Varying perspectives on central technical or scientific issues is a common thread among many environmental and natural resource law disputes, but is of course equally applicable to disputes in many other disciplines. It’s a familiar dynamic. A case involves highly technical matters, whether it be contaminant forensics, chemical fate analysis, health effects from exposure to pollutants, risk-based assessments, or for that matter any matter involving technical or expert issues. You hire top experts to advocate for your client’s position. So does the other side. All of those experts essentially have available the same information and data. Yet, they come to diametrically opposed positions. They prepare their expert reports. Depositions follow. Positions harden and litigation proceeds. The trial date approaches. The cost keeps going up, but no resolution.
A critical consideration is what role do those experts play when the parties are engaged in mediation efforts to resolve the dispute. As a mediator, I of course want to understand the perspective of each respective expert to better assess the strengths and weaknesses of each party’s case, help synthesize the central issues, and assist the parties in exploring ways to resolve the matter. However, simply hearing a party’s lawyer telling me what the expert thinks, or even reading expert reports or advocacy pieces, only goes so far. What is more meaningful in many cases is having the expert directly engage in the mediation.
There are a number of factors that must be considered before having experts participate in the mediation, and assessing how that participation should be structured. As an initial matter, it must be determined whether the dispute itself revolves around the technical issues to begin with. If not, no need for expert participation. If the technical issues are directly relevant to the dispute, the most benign structure is simply to have the experts sitting in the room with their clients during the mediation session, and having no interaction with the other parties. Each party’s experts will in that scenario explain to the mediator why their conclusions are correct and the other experts are wrong. Helpful to some degree, but there are even more robust options that may further dispute resolution.

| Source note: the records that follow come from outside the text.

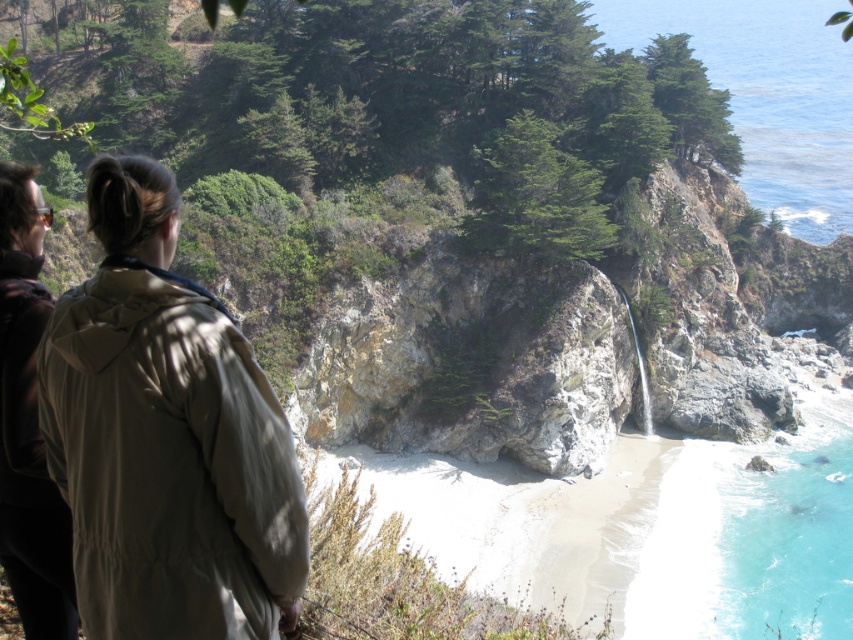 Is turquoise liquid at lower right behind dark brown leather jacket at left?

Yes, turquoise liquid at lower right is behind dark brown leather jacket at left.

Which is behind, point (846, 408) or point (76, 634)?

Point (846, 408)

Image resolution: width=853 pixels, height=640 pixels. I want to click on turquoise liquid at lower right, so click(786, 532).

Does beige fabric jacket at left have a lesser height compared to dark brown leather jacket at left?

Correct, beige fabric jacket at left is not as tall as dark brown leather jacket at left.

Who is lower down, beige fabric jacket at left or dark brown leather jacket at left?

dark brown leather jacket at left is lower down.

Is point (132, 304) closer to camera compared to point (4, 556)?

Yes, point (132, 304) is closer to viewer.

Find the location of a particular element. This screenshot has height=640, width=853. beige fabric jacket at left is located at coordinates (166, 436).

Who is more distant from viewer, (144, 173) or (838, 524)?

The point (838, 524) is more distant.

Is beige fabric jacket at left shorter than turquoise liquid at lower right?

Yes, beige fabric jacket at left is shorter than turquoise liquid at lower right.

Is point (283, 538) less distant than point (759, 560)?

That is True.

Find the location of a particular element. This screenshot has height=640, width=853. beige fabric jacket at left is located at coordinates (166, 436). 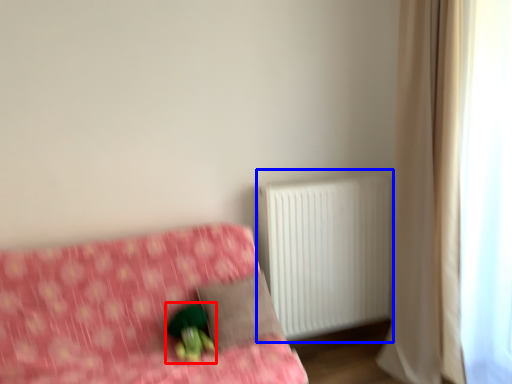 Question: Which of the following is the closest to the observer, figurine (highlighted by a red box) or radiator (highlighted by a blue box)?

Choices:
 (A) figurine
 (B) radiator

Answer: (A) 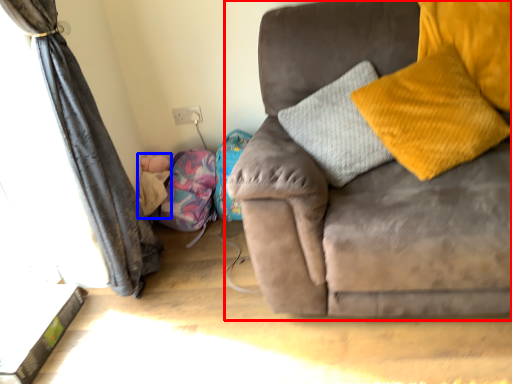 Question: Among these objects, which one is farthest to the camera, studio couch (highlighted by a red box) or baby (highlighted by a blue box)?

Choices:
 (A) studio couch
 (B) baby

Answer: (B) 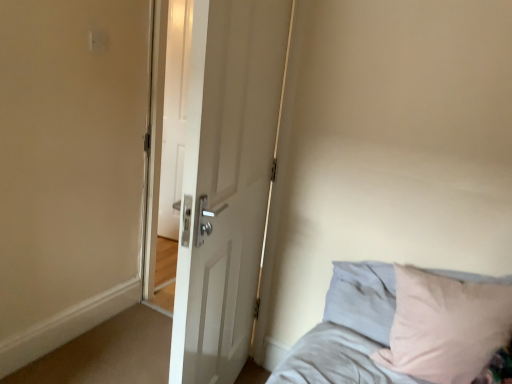 Question: In the image, is white matte door at center on the left side or the right side of light gray fabric bed at lower right?

Choices:
 (A) right
 (B) left

Answer: (B)

Question: In the image, is white matte door at center positioned in front of or behind light gray fabric bed at lower right?

Choices:
 (A) behind
 (B) front

Answer: (B)

Question: In terms of size, does white matte door at center appear bigger or smaller than light gray fabric bed at lower right?

Choices:
 (A) small
 (B) big

Answer: (B)

Question: Based on their positions, is light gray fabric bed at lower right located to the left or right of white matte door at center?

Choices:
 (A) right
 (B) left

Answer: (A)

Question: From the image's perspective, is light gray fabric bed at lower right positioned above or below white matte door at center?

Choices:
 (A) above
 (B) below

Answer: (B)

Question: Is light gray fabric bed at lower right in front of or behind white matte door at center in the image?

Choices:
 (A) behind
 (B) front

Answer: (A)

Question: Which is correct: light gray fabric bed at lower right is inside white matte door at center, or outside of it?

Choices:
 (A) outside
 (B) inside

Answer: (A) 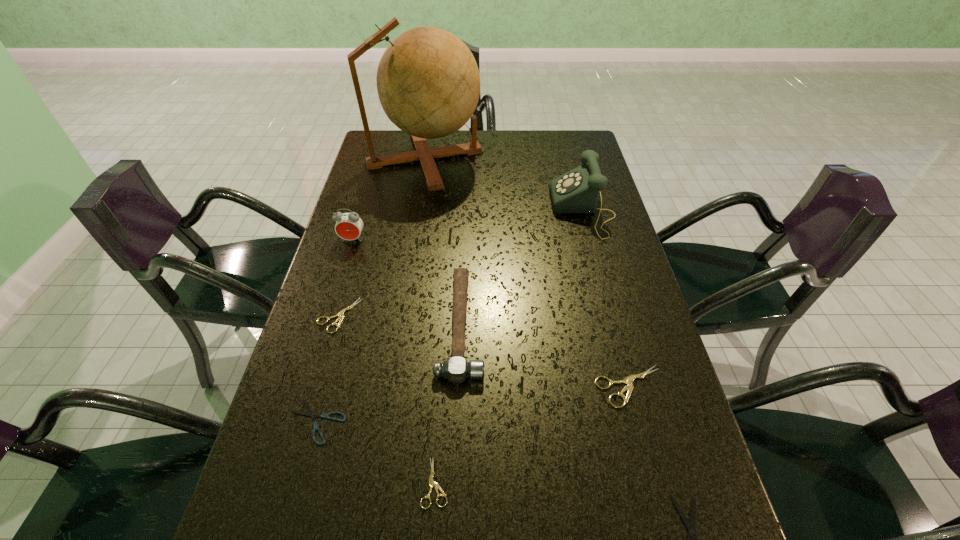 You are a GUI agent. You are given a task and a screenshot of the screen. Output one action in this format:
    pyautogui.click(x=<x>, y=<y>)
    Task: Click on the nearest beige shears
    This screenshot has height=540, width=960.
    Given the screenshot: What is the action you would take?
    pyautogui.click(x=432, y=484)

At what (x,y) coordinates should I click in order to perform the action: click on the farther black shears. Please return your answer as a coordinate pair (x, y). This screenshot has height=540, width=960. Looking at the image, I should click on (315, 427).

The height and width of the screenshot is (540, 960). Identify the location of the left black shears. (315, 427).

I want to click on free space located 0.390m on the surface of the globe, so click(x=591, y=158).

The width and height of the screenshot is (960, 540). Find the location of `vacant space located on the dial of the telephone`. vacant space located on the dial of the telephone is located at coordinates (511, 211).

Image resolution: width=960 pixels, height=540 pixels. I want to click on vacant area situated 0.190m on the dial of the telephone, so click(492, 211).

Where is `free space located 0.250m on the dial of the telephone`? Image resolution: width=960 pixels, height=540 pixels. free space located 0.250m on the dial of the telephone is located at coordinates (471, 211).

Where is `vacant region located on the face of the seventh shortest object`? The image size is (960, 540). vacant region located on the face of the seventh shortest object is located at coordinates (319, 350).

Find the location of `free location located 0.090m on the striking face of the sixth shortest object`. free location located 0.090m on the striking face of the sixth shortest object is located at coordinates (521, 325).

The width and height of the screenshot is (960, 540). Find the location of `blank space located 0.170m on the left of the tallest shears`. blank space located 0.170m on the left of the tallest shears is located at coordinates (516, 387). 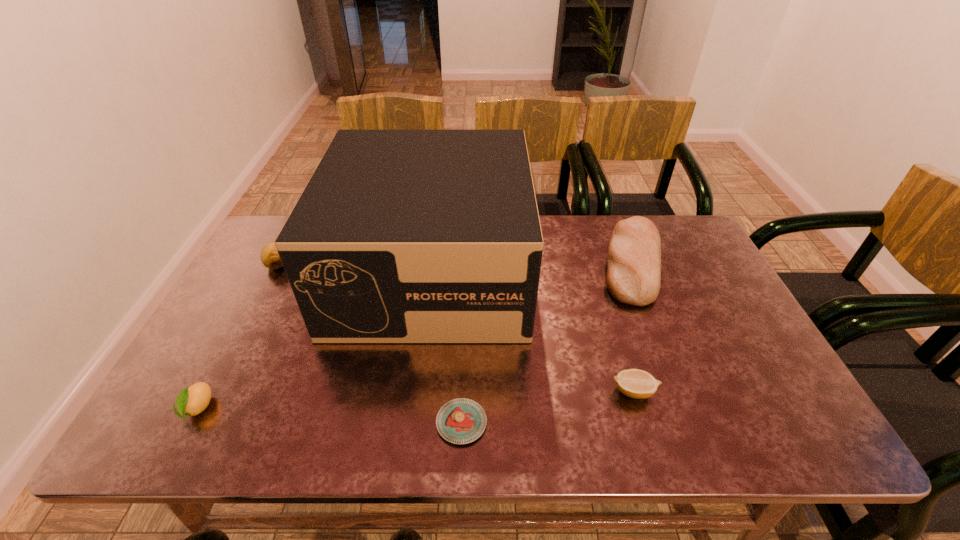 Find the location of a particular element. The height and width of the screenshot is (540, 960). vacant space located on the back of the shortest object is located at coordinates (464, 361).

The image size is (960, 540). I want to click on box situated at the far edge, so click(400, 236).

Find the location of a particular element. bread located in the far edge section of the desktop is located at coordinates (633, 277).

Where is `lemon present at the far edge`? This screenshot has height=540, width=960. lemon present at the far edge is located at coordinates (270, 258).

This screenshot has width=960, height=540. Identify the location of lemon present at the near edge. (191, 401).

This screenshot has width=960, height=540. I want to click on pastry that is at the near edge, so click(460, 421).

Identify the location of object present at the right edge. The image size is (960, 540). (633, 277).

I want to click on object that is positioned at the far left corner, so click(x=270, y=258).

Identify the location of object that is at the near left corner. This screenshot has height=540, width=960. (191, 401).

Find the location of `object that is at the far right corner`. object that is at the far right corner is located at coordinates (633, 277). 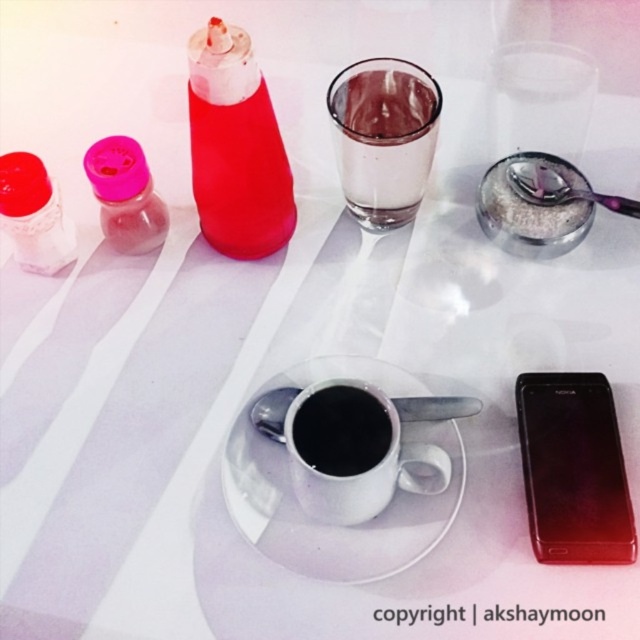 Measure the distance from white glossy saucer at center to pink plastic bottle at left.

white glossy saucer at center and pink plastic bottle at left are 8.13 inches apart from each other.

This screenshot has height=640, width=640. What do you see at coordinates (332, 525) in the screenshot? I see `white glossy saucer at center` at bounding box center [332, 525].

Which is in front, point (422, 422) or point (99, 172)?

Positioned in front is point (422, 422).

This screenshot has height=640, width=640. What are the coordinates of `white glossy saucer at center` in the screenshot? It's located at [x=332, y=525].

Which of these two, matte plastic bottle at upper left or black matte cup at center, stands shorter?

black matte cup at center

Does matte plastic bottle at upper left appear on the left side of black matte cup at center?

Indeed, matte plastic bottle at upper left is positioned on the left side of black matte cup at center.

This screenshot has width=640, height=640. What do you see at coordinates (236, 147) in the screenshot?
I see `matte plastic bottle at upper left` at bounding box center [236, 147].

You are a GUI agent. You are given a task and a screenshot of the screen. Output one action in this format:
    pyautogui.click(x=<x>, y=<y>)
    Task: Click on the matte plastic bottle at upper left
    This screenshot has height=640, width=640.
    Given the screenshot: What is the action you would take?
    pyautogui.click(x=236, y=147)

Does transparent glass at upper center have a greater width compared to black matte cup at center?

In many cases, experts are talking past one another. Where the parties have proceeded under the construct that there are a multitude of disagreements among the experts, in some instances it turns out that there is actually less disagreement than first appears. Having the experts from the various parties together at some points during the mediation, under the direction of the mediator, may enable them to determine where there may be less disagreement than initially thought, and get to the root of the real and determinative differences. The mediation can then focus on those issues more directly and efficiently.
Of course, there naturally will be some reluctance to having the opposing experts engage with each other. Although mediation confidentiality will prevent any statements of an expert from being used against that expert, that does not address the fact that the discussion itself may clue one side into strategies and positions that the other side has no desire to share. That is where ground rules, agreed to by all counsel and the mediator, must be established to ensure no side is giving away anything it does not want disclosed. That said, by the time that mediation session occurs, it is likely that each expert knows full well what the other expert’s position is, and the bases of that position.
Whether it makes sense or is appropriate to have experts participate at all in the mediation, and if so, whether to bring the competing experts together in the same room, must be made on a case-by-case basis, and have the complete buy-in of the respective parties. But it should at least be considered, and in many cases can further prospective resolution.
The take away from this is that no two disputes or mediations are the same. Each has its own issues, flow, and personality that must be taken into account when considering how best to structure the mediation in a way to increase the chances of success.